Subject: Machine Design -I

Topic: Design against static Loads, Bolted and welded joints under eccentric loading. Power Screw

Difficulty: Medium

Step 1: Selection of material:

The rods are subjected to tensile force and strength is the criterion for the selection of rod material. On the basis of strength, the material of the two rods and the cotter is selected as plain carbon steel of Grade 30C8 (Syt=400MPa)

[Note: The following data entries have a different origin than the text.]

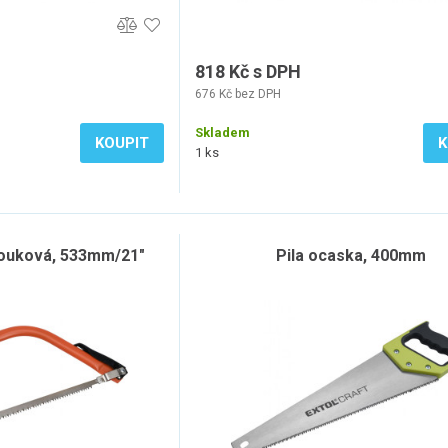
818 Kč s DPH
676 Kč bez DPH
Skladem
KOUPIT
K
1 ks
louková, 533mm/21"
Pila ocaska, 400mm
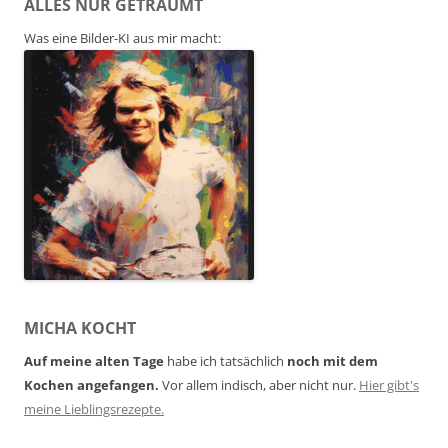
ALLES NUR GETRÄUMT
Was eine Bilder-KI aus mir macht:
MICHA KOCHT
Auf meine alten Tage
habe ich tatsächlich
noch mit dem
Kochen angefangen.
Vor allem indisch, aber nicht nur.
Hier gibt's
meine Lieblingsrezepte.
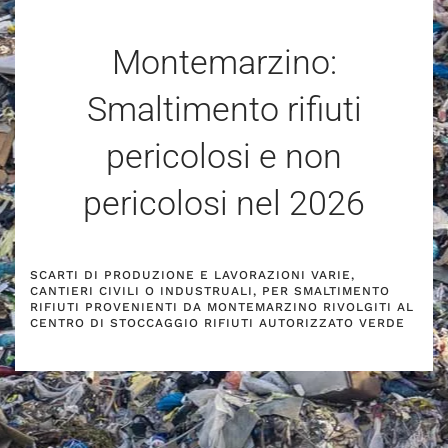
Montemarzino:
Smaltimento rifiuti
pericolosi e non
pericolosi nel
2026
SCARTI DI PRODUZIONE E LAVORAZIONI VARIE,
CANTIERI CIVILI O INDUSTRUALI, PER SMALTIMENTO
RIFIUTI PROVENIENTI DA MONTEMARZINO RIVOLGITI AL
CENTRO DI STOCCAGGIO RIFIUTI AUTORIZZATO VERDE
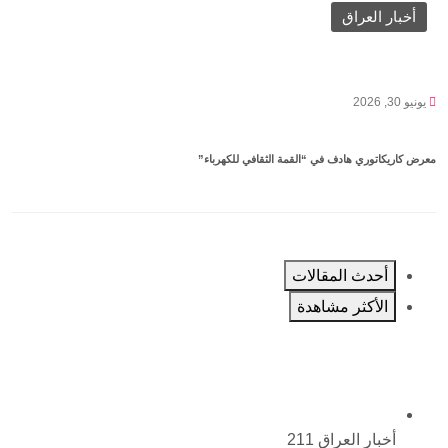
أخبار العراق
يونيو 30, 2026
معرض كاريكاتوري هادف في “القمة الثقافي للكهرباء”
أحدث المقالات
الأكثر مشاهدة
أخبار العراق
211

Step 2: Selection of factor of safety:

The FOS for the rods, spigot end and socket end is assumed as 6, while for cotter, it is 4. Ther are two reasons for assuming a lower FOS for the cotter. They are as follows.

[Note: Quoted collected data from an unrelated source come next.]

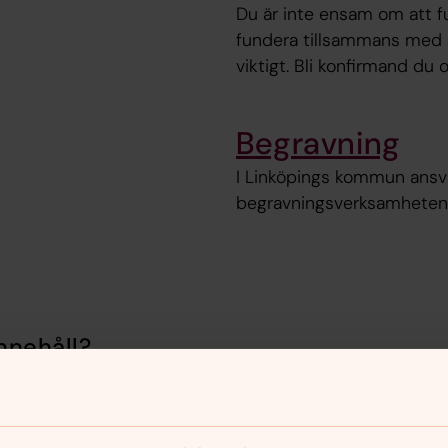
Du är inte ensam om att fu
fundera tillsammans med a
viktigt. Bli konfirmand du 
Begravning
I Linköpings kommun ansva
begravningsverksamheten 
nnehåll?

(i). No stress concentration on the cotter. (ii). Low cost of the cotter.

Step 3: Calculation of permissible stresses:

$\sigma_t=\frac{S_yt}{fs}=\frac{400}{6}=66.67N/mm^2$

$\sigma_t=\frac{S_yc}{fs}=\frac{2*400}{6}=133.33N/mm^2$

$\tau=\frac{S_sy}{fs}=\frac{0.5*400}{6}=33.33N/mm^2$

Permissible stresses for the cotter are as follows:

$\sigma_t=\frac{S_yt}{fs}=\frac{400}{4}=100N/mm^2$

$\tau=\frac{S_sy}{fs}=\frac{0.5*400}{4}=50N/mm^2$

Step 4: Calculation of dimensions:

Diameter of rods:

$d=\sqrt\frac{4P}{\pi \sigma_t}$=$\sqrt\frac{4(50*10^3)}{\pi (66.67)}=30.90 or 32mm$

Thickness of cotter:

$t=0.31d=0.31(32)=9.92 or 10mm$

Diameter(d2) of spigot:

$P=[\frac{\pi}{4}d_2^2-d_2t]*\sigma_t$

$50*10^3=[\frac{\pi}{4}d_2^2-d_2*10]*66.67$

$d_2^2-12.73d_2-954.88=0$

$d_2=\frac{12.73 \pm \sqrt(12.73^2-4(-954.88))}{2}$

$d_2=37.91 or 40mm$

Outer diameter (d1) or socket:

$P=[\frac{\pi}{4}(d_1^2-d_2^2)-(d_1-d_2)t]*\sigma_t$

$50*10^3=[\frac{\pi}{4}(d_1^2-40^2)-(d_1-40)10]*66.67$

$or d_1^2-12.73d_1-2045.59=0$

$d_1=\frac{12.73 \pm \sqrt12.73^2-4(-2045.59)}{2}$

$d_1=52.04 or 55mm$

Diameters of spigot collar(d3) and socket collar(d4):

$d_3=1.5d=1.5(32)=48mm$ $d_4=2.4d=2.4(32)=76.8 or 80mm$

Dimensions a and c

$a=c=0.75d=0.75(32)=24mm$

Width of cotter:

$b=\frac{P}{2 \tau t}=\frac{50*10^3}{2*50*10}=50mm$

Check for crushing and shear stresses in spigot end:

$\sigma_c=\frac{P}{td_2}=\frac{50*10^3}{10*40}=125N/mm^2$

$\tau=\frac{P}{2ad_2}=\frac{50*10^3}{2*24*40}=26.04N/mm^2$

Check for crushing and shear stresses in socket end:

$\sigma_c=\frac{P}{(d_4-d_2)t}=\frac{50*10^3}{(80-40)(10)}=125 N/mm^2$

$\tau=\frac{P}{2(d_4-d_2)c}=\frac{50*10^3}{2(80-40)(24)}=26.04 N/mm^2$

$\sigma_c \lt 133.33 N/mm^2 and \tau\lt33.33 N/mm^2$

The stresses induced in the spigot and the socket ends are within limits.

Thickness of spigot collar:

$t_1=0.45d=0.45(32)=14.4 or 15mm$

The taper for the cotter is 1 in 32.